*Verus philosophus est amator Dei - Santo Agostinho

terça-feira, 5 de outubro de 2010

Rescaldo das urnas(retirado do Observatório da Imprensa)

Quem perdeu as eleições

Por Carlos Brickmann em 5/10/2010

Não, quem perdeu não foram os candidatos derrotados: em eleições, às vezes se ganha, às vezes não, a vida política de cada um continua existindo. Também não foram os veículos de comunicação, apesar das múltiplas falhas de cobertura e de comportamento: alguns têm tradição, não é um problema ou outro que, isoladamente, irá derrubá-los; outros, jovens, têm tempo para recuperar-se (ou para cair, sendo substituídos rapidamente, já que a internet praticamente não exige capital para montar um blog). Quem perdeu as eleições, mais do que todos, foram os consumidores de informação: estes ficaram sem nenhuma certeza, nem a de que seu veículo preferido estivesse divulgando notícias corretas.

Estas eleições, na opinião deste colunista, retratam bem as dúvidas dos meios de comunicação sobre o trabalho que devem desempenhar. A TV e o rádio foram praticamente varridos da cobertura, por leis fantasticamente restritivas; a imprensa clássica muitas vezes se confundiu na conceituação de notícia, análise e opinião; alguns jornalistas, que sempre se acomodaram confortavelmente na imprensa tradicional e perderam agora seus lugares, também se confundiram na definição do que seria uma outra visão dos fatos e optaram pela tentativa de desmoralização de jornais e emissoras.

Nessa tentativa acabaram fazendo com que alguns veículos se sentissem acuados e procurassem defender-se preventivamente. Perdeu-se até mesmo a noção de que erros acontecem: cada erro passou a ser interpretado de maneira conspiratória, como se criado fosse numa sala mal-iluminada, onde concorrentes históricos tramariam em conjunto a maneira mais nociva de dar uma notícia (e, o que é mais engraçado, os proprietários dos meios de comunicação, os "barões da mídia", seriam comandados por um funcionário de outra empresa – um alto funcionário, bem preparado, eficiente, conceituado, mas não um acionista ou herdeiro).

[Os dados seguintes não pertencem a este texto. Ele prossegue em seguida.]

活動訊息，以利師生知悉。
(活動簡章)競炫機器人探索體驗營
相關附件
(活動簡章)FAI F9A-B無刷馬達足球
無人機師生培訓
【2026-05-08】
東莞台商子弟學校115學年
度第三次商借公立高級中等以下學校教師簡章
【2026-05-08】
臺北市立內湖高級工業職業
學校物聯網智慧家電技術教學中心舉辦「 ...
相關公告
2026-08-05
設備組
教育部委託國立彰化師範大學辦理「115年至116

Na cobertura das eleições, faltou aquela pergunta clássica dos jornais americanos: "Where is the beef?" Cadê a carne, cadê a sustança, cadê a notícia propriamente dita? Um bom caso: divergências entre institutos de pesquisas são aceitáveis dentro de determinados limites, mas não há explicação possível para diferenças tão flagrantes, que indiquem tendências tão opostas quanto as que ocorreram nesta campanha. Não é questão de lançar suspeitas sobre ninguém, mas de fazer a boa e velha reportagem que identifique onde está o erro. E, se não houver erro, mas uma decisão deliberada de modificar os resultados de maneira a beneficiar alguém, mais ainda se torna necessária a reportagem, porque aí se trata de crime. Nas diversas campanhas dos diversos estados, muita gente se envolveu com contratação de pesquisas. Ninguém estará disposto a contar o que viu e ouviu?

Eleição é complicado. Mexe com a ideologia de cada um dos jornalistas, mexe com a ideologia de cada um dos meios de comunicação, mexe com simpatias pessoais. Por isso mesmo a busca dos fatos é mais árdua. Mas esta é nossa profissão. Há muitos e muitos anos, o Jornal do Brasil, que era sem dúvida o melhor jornal do país, aderiu à campanha de um candidato ao governo do Rio, o professor Flexa Ribeiro. Nem por isso a cobertura, magnífica, apresentou desvio contra o outro candidato forte, Negrão de Lima (que venceu as eleições). Pode-se ter a posição que se queira, desde que não se perca a postura jornalística.